10 Todesfälle in den letzten zwei Wochen / OB Partsch: „Arbeiten weiter konzentriert daran, die Ausbrüche zu beenden und die betroffenen Einrichtungen und vulnerablen Personengruppen bestmöglich zu schützen!“

© Pixabay

Der Krisenstab hat sich in seiner Sitzung vom heutigen Mittwoch, 18. November, prioritär mit der Situation in den Darmstädter Alten- und Pflegeheimen beschäftigt. Diese bleibt enorm angespannt, wie die vom Gesundheitsamt heute gemeldeten Zahlen zeigen: Bei den beiden Ausbrüchen im Altenpflegeheim Fiedlersee und im Wohnpark Kranichstein (hier ist die Zahl der positiv getesteten Personen auf 28 gestiegen) sind in den zurückliegenden 14 Tagen 6 (4 im Fiedlersee, 2 im Wohnpark) hochbetagte und entsprechend vorerkrankte Bewohnerinnen und Bewohner teils in Krankenhaus, teils auch in den Einrichtungen verstorben. Hinzu kommen 2 Privatpersonen, ein 59-jähriger und ein 68-jähriger Mann, die in Krankenhäusern in Rüsselsheim und Mannheim verstorben sind. Mit den zwei bereits gemeldeten Todesfällen gab es damit 10 Todesfälle in den letzten zwei Wochen. 
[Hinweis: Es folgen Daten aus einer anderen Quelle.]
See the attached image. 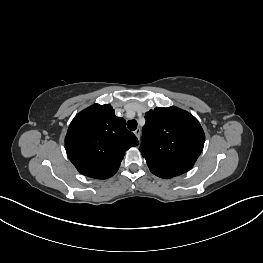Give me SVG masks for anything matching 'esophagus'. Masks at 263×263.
I'll return each instance as SVG.
<instances>
[{
  "label": "esophagus",
  "instance_id": "esophagus-1",
  "mask_svg": "<svg viewBox=\"0 0 263 263\" xmlns=\"http://www.w3.org/2000/svg\"><path fill=\"white\" fill-rule=\"evenodd\" d=\"M135 136L138 138V140L140 139V135H141V130L138 128L134 131Z\"/></svg>",
  "mask_w": 263,
  "mask_h": 263
}]
</instances>
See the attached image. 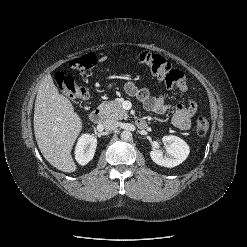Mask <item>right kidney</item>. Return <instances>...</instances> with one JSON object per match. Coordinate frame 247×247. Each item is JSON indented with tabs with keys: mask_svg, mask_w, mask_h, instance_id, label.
Segmentation results:
<instances>
[{
	"mask_svg": "<svg viewBox=\"0 0 247 247\" xmlns=\"http://www.w3.org/2000/svg\"><path fill=\"white\" fill-rule=\"evenodd\" d=\"M97 146V139L90 134H83L75 147V159L80 165L92 160Z\"/></svg>",
	"mask_w": 247,
	"mask_h": 247,
	"instance_id": "obj_1",
	"label": "right kidney"
}]
</instances>
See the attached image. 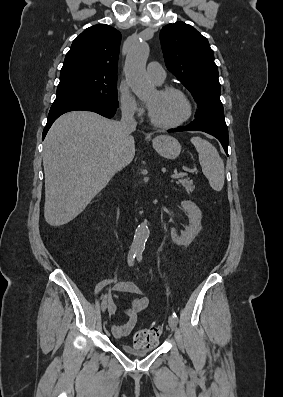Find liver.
I'll return each mask as SVG.
<instances>
[{"label":"liver","instance_id":"6515ba94","mask_svg":"<svg viewBox=\"0 0 283 397\" xmlns=\"http://www.w3.org/2000/svg\"><path fill=\"white\" fill-rule=\"evenodd\" d=\"M119 123L90 111L60 116L43 150L46 222L54 227L76 218L135 155L134 138Z\"/></svg>","mask_w":283,"mask_h":397}]
</instances>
„Diese Zahlen klingen dramatisch und das sind sie auch“, zeigt sich Oberbürgermeister Jochen Partsch betroffen. „Wir versichern aber, dass alle Beteiligten, das Gesundheitsamt, die Einrichtungen, die Altenpflegekonferenz, die städtischen Ämter, konzentriert daran arbeiten, die sogenannten vulnerablen Personen bestmöglich zu schützen. Hierzu sind alle Beteiligten in ständigem Austausch, um die Ausbrüche unter Zuhilfenahme von Quarantänemaßnahmen und Testungen schnell zu beenden. Direkt im Anschluss an den Krisenstab tagt bereits seit zwei Wochen wieder die Unterarbeitsgruppe Pflege und erarbeitet Lösungen. Es ist jedoch eine Situation, die derzeit leider landauf landab eintritt. Dieses Virus ist tückisch, und es tötet. Das muss uns allen jederzeit klar sein. Die vergleichsweise hohe Zahl der Toten auf einen Schlag schockiert natürlich, erklärt sich aber zumindest zum Teil auch dadurch, dass es eine gewisse Zeit braucht, bis die Todesfälle auch vom Gesundheitsamt verifiziert sind.“

Wie das Gesundheitsamt mitteilt, sind für die Wissenschaftsstadt Darmstadt am Mittwoch 52 laborbestätigte Fälle von Covid-19 dazugekommen, so dass kumuliert nun 1727 laborbestätigte Fälle in Darmstadt registriert sind. 793 davon betrachtet das Gesundheitsamt als wieder genesen. Die Inzidenz liegt bei 158,9. 

In den Darmstädter Kliniken bleibt der Durchsatz hoch, die Zahlen pendeln sich auf hohem Niveau ein. Auf Normal- und Intensivstation befinden sich im Moment im Klinikum Darmstadt 40 (12) Patienten, im Elisabethenstift 19 (3), im Alice-Hospital 9 (0)  und in der Kinderklinik 1 Patient. Die Darmstädter Krankenhäuser kritisieren außerdem mit Nachdruck eine neue, in einem Positionspapier der Gesundheitsministerkonferenz vom 15. November aufgeführten Regelung zur Wiedereinführung der Freihaltepauschalen, die zur Folge haben könnte, dass sich kleinere Krankenhäuser aufgrund fehlender finanzieller Anreize aus der Behandlung von an Covid-19 erkrankten Personen zurückziehen. Dies ist aus Sicht der Darmstädter Kliniken nicht nachzuvollziehen. Auch die Rettungsdienste warnen mit Nachdruck davor, die Durchsetzung würde im schlimmsten Fall zu einem Zusammenbruch führen. Der Magistrat sichert zu, hier entsprechend auf die Länder und den Bund einzuwirken, um diese Regelung unbedingt noch zu korrigieren.

Der Krisenstab kommt am kommenden Freitag, 20. November, zu seiner nächsten Sitzung zusammen.